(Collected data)

# # #

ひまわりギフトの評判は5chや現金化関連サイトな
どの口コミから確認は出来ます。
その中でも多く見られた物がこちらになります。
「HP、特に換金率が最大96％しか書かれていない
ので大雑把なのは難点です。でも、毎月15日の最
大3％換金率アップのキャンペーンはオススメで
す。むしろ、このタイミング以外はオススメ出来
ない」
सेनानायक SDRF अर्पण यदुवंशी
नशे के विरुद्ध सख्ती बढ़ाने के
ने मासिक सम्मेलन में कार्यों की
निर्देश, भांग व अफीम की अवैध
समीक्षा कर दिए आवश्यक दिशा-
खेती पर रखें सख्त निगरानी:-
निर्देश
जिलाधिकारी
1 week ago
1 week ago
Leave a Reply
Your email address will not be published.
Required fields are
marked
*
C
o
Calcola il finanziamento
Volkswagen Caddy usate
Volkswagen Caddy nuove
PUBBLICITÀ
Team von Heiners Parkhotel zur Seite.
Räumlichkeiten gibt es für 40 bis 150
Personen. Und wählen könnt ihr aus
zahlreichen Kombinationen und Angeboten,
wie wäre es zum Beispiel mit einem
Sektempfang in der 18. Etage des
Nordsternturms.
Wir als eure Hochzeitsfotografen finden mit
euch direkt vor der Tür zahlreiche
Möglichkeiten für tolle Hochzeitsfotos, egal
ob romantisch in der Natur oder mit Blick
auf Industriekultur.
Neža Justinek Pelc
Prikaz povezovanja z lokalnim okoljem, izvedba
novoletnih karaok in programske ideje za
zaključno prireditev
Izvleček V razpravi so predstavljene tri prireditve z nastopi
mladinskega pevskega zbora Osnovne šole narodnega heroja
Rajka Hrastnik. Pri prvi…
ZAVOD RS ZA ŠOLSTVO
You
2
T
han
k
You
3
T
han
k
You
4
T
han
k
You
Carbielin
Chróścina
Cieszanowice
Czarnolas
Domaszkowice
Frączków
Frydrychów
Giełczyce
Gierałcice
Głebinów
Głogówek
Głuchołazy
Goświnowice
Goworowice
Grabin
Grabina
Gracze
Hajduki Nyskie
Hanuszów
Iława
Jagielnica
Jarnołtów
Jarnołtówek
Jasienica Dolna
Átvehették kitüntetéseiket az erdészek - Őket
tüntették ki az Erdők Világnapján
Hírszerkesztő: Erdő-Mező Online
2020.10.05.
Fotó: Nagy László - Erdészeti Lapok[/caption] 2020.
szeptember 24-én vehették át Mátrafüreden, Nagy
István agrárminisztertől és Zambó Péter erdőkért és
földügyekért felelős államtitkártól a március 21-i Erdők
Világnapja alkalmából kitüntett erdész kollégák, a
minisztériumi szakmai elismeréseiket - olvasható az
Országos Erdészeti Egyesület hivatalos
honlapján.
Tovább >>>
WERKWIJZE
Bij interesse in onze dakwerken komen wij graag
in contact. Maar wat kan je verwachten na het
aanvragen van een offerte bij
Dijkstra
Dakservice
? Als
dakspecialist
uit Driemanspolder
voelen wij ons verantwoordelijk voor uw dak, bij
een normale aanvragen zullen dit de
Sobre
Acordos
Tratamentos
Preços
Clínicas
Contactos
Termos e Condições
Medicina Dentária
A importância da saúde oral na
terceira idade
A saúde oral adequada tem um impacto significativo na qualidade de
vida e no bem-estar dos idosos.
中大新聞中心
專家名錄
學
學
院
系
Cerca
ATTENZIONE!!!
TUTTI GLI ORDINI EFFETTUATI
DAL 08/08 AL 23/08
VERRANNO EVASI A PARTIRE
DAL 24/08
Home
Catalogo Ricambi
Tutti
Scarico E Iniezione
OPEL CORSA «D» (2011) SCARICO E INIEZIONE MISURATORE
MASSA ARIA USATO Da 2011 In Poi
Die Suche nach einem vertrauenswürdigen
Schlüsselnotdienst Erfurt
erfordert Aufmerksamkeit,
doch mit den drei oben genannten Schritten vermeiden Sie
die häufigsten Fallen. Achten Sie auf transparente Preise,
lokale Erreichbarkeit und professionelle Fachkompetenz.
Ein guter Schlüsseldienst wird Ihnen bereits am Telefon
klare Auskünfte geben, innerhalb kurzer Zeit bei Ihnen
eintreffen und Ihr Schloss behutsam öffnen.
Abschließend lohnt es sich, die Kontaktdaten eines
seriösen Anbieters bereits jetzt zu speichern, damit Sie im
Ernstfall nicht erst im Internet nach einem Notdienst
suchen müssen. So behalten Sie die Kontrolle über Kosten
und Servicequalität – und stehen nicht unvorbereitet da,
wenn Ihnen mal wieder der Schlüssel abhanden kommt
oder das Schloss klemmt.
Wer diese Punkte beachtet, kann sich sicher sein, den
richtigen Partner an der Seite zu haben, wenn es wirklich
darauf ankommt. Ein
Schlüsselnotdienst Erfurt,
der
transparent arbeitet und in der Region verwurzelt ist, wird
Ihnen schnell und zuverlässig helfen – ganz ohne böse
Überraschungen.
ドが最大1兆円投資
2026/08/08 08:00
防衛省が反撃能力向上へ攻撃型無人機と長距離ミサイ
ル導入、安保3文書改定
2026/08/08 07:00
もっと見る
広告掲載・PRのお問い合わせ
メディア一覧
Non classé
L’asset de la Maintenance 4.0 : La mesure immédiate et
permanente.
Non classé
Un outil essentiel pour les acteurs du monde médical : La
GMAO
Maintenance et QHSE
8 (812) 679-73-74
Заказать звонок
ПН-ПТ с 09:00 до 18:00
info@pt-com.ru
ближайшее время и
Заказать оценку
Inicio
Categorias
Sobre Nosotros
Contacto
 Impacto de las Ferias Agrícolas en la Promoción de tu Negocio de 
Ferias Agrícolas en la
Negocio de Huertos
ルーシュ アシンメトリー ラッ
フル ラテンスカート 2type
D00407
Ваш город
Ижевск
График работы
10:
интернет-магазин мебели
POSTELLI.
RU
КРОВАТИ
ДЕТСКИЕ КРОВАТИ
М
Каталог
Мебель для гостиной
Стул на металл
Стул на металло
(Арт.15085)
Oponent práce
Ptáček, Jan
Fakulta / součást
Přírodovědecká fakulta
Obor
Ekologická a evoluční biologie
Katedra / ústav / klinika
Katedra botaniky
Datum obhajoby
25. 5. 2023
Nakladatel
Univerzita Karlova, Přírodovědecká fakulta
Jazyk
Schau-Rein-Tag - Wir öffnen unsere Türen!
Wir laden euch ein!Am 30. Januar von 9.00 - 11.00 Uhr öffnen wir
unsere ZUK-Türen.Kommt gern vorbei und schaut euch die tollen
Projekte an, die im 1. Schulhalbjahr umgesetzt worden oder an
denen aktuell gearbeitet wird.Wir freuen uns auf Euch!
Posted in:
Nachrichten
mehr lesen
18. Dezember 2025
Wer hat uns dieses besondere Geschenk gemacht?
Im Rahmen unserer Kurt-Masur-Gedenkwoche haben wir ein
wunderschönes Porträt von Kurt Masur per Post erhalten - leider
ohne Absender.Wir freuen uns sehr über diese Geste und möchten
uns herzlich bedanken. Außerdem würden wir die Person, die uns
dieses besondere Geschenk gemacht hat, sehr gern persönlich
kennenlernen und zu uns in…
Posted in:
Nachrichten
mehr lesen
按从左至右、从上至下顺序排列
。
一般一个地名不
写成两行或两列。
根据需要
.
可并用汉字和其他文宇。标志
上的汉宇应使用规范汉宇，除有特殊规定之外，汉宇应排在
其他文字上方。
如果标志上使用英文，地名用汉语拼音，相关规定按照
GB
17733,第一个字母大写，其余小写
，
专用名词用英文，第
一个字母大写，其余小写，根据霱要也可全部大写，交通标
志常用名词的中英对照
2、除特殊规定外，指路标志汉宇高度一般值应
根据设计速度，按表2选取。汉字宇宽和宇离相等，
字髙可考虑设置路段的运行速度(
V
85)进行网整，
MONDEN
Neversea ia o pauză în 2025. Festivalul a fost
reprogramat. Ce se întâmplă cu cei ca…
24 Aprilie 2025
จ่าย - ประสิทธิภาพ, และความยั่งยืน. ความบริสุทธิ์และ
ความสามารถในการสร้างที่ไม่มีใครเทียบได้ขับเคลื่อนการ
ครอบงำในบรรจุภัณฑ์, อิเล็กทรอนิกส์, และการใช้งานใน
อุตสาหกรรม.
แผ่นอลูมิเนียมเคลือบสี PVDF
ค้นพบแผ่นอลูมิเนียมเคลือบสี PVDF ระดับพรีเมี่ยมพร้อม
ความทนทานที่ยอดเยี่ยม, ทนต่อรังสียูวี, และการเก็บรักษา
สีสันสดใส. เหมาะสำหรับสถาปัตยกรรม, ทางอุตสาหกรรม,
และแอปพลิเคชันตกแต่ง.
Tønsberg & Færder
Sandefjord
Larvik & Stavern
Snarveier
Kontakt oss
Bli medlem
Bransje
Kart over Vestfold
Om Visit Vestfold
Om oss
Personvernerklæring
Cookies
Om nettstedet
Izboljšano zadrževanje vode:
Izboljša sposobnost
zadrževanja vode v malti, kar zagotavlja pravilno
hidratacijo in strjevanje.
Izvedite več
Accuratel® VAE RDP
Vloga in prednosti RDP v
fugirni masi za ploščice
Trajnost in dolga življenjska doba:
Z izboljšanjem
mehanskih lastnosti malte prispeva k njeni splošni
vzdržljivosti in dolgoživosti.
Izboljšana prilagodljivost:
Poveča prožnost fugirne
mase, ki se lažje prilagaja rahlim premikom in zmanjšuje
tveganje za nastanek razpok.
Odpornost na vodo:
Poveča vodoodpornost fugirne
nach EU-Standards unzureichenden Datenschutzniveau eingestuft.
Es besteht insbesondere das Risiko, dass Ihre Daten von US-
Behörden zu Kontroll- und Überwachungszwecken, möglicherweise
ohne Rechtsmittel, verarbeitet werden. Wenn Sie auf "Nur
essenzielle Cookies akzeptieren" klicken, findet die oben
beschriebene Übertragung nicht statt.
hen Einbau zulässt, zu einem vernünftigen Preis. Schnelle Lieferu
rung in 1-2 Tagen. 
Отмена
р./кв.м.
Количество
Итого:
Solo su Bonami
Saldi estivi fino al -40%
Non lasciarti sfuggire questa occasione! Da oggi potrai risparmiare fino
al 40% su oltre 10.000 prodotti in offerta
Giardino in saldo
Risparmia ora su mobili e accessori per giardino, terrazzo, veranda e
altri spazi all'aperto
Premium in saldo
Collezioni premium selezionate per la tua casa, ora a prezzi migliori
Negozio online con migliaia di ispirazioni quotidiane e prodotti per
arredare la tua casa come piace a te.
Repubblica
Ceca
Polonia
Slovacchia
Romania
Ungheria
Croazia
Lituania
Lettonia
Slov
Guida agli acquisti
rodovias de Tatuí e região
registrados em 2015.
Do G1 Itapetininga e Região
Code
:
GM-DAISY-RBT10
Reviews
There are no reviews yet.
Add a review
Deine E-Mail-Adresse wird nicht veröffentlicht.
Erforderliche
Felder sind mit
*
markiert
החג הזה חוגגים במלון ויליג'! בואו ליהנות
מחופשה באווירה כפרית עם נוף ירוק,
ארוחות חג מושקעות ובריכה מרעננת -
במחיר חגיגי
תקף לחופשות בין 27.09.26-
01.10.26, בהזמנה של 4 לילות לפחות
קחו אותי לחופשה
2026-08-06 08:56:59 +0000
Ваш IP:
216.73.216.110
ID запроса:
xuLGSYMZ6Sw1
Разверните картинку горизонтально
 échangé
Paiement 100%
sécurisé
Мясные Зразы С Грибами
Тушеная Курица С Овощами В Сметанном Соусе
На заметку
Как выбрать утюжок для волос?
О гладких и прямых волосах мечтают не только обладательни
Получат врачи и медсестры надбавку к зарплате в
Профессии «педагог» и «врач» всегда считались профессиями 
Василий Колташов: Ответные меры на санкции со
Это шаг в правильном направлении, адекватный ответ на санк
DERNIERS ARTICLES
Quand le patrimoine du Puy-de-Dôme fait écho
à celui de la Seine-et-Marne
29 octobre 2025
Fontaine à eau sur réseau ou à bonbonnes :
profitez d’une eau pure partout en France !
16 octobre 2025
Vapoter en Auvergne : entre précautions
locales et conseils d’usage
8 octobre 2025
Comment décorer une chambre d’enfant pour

# # #

-- What is required --
Looking at the entries above, copy out every line in which "sehr" occurs.

-- Final answer --
ohne Absender.Wir freuen uns sehr über diese Geste und möchten
dieses besondere Geschenk gemacht hat, sehr gern persönlich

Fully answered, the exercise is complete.